And so the Discovery becomes populated by broken people who have suffered serious and severe trauma, including PTSD and war and hostage situations and so on.
This leaves the crew sort of balanced on razor edges of sanity. While this heightens drama, it’s also my least favorite way for drama to function: people refusing to talk to one another.
I could write dozens of essays about this specific issue I have with so many books, shows, and movies, but it really does make the plot complications often more annoying than interesting. Because the solution could be achieved if people just spoke to their friends and colleagues like any normal person would.
But this is Prestige Television and that means we need lots of different kinds of tensions happening at once, adding another layer of narrative tension to everything, because we’re forced to wonder how can these broken beings save the universe when they can’t even talk to their friend honestly?
I mean, it’s a way to write.
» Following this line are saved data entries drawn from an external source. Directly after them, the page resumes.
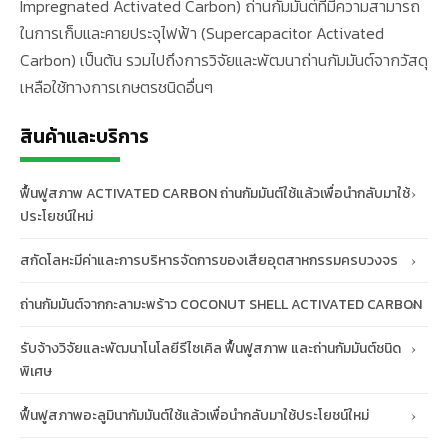
Impregnated Activated Carbon) ถ่านกัมมันต์ที่มีความสามารถ
ในการเก็บและคายประจุไฟฟ้า (Supercapacitor Activated
Carbon) เป็นต้น รวมไปถึงการวิจัยและพัฒนาถ่านกัมมันต์จากวัสดุ
เหลือใช้ทางการเกษตรชนิดอื่นๆ
สินค้าและบริการ
ฟื้นฟูสภาพ ACTIVATED CARBON ถ่านกัมมันต์ใช้แล้วเพื่อนำกลับมาใช้
ประโยชน์ใหม่
สกัดโลหะมีค่าและการบริหารจัดการของเสียอุตสาหกรรมครบวงจร
ถ่านกัมมันต์จากกะลามะพร้าว COCONUT SHELL ACTIVATED CARBON
รับจ้างวิจัยและพัฒนาโนโลยีรีไซเคิล ฟื้นฟูสภาพ และถ่านกัมมันต์ชนิด
พิเศษ
ฟื้นฟูสภาพอะลูมินากัมมันต์ใช้แล้วเพื่อนำกลับมาใช้ประโยชน์ใหม่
I hate it. But some people seem to really enjoy it.
But now we need to talk about Michael Burnham.
There are a lot of criticisms floating around her character. Some of these are real and valid while others seem to be in the general vein of we don’t need a black girl to be the hero.
However, I think that latter criticism is pretty minor, even if it’s vocal. Most people who have an issue with Michael Burnham have actual, real, and reasonable criticisms.
I think defenders of the show and people involved with the show try to brush all criticism under the rug of RACISM and MISOGYNY because it’s easier to say that the criticism is invalid than actually, you know, write a compelling character.
So let’s dive in.
Michael Burnham is an interesting character, in theory. She was adopted by a Vulcan and grew up on Vulcan. She was trained in badass Vulcan combat and has all the LOGIC brain of a real ass Vulcan (never mind the first real act we see her do in the first episode is try to blow up a space orc hive). She’s a decorated member of Star Fleet, but also has a bit of an impulsive streak, which makes her sometimes do rash and unexpected things that are almost always reckless and borderline stupid. At least once, this results in a dear friend getting murdered right in front of her eyes by a space orc with a space orc space sword.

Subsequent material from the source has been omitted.